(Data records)
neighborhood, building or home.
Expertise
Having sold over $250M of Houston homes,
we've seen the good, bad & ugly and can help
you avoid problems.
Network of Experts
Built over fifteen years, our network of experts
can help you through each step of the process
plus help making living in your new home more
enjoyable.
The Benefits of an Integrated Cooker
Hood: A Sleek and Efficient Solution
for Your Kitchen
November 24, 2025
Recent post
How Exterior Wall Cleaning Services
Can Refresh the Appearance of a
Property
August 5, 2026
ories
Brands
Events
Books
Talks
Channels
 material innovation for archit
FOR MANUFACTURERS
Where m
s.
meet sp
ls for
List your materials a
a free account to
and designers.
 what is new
==
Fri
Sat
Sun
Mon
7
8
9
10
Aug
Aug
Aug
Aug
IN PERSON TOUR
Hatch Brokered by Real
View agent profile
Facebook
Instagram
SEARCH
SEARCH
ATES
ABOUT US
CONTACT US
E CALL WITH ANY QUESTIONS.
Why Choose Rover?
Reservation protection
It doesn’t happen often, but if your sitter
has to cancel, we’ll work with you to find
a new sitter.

Work request
Look for the word "help". Copy out every line of the data that has it.

Written response
we've seen the good, bad & ugly and can help
can help you through each step of the process
plus help making living in your new home more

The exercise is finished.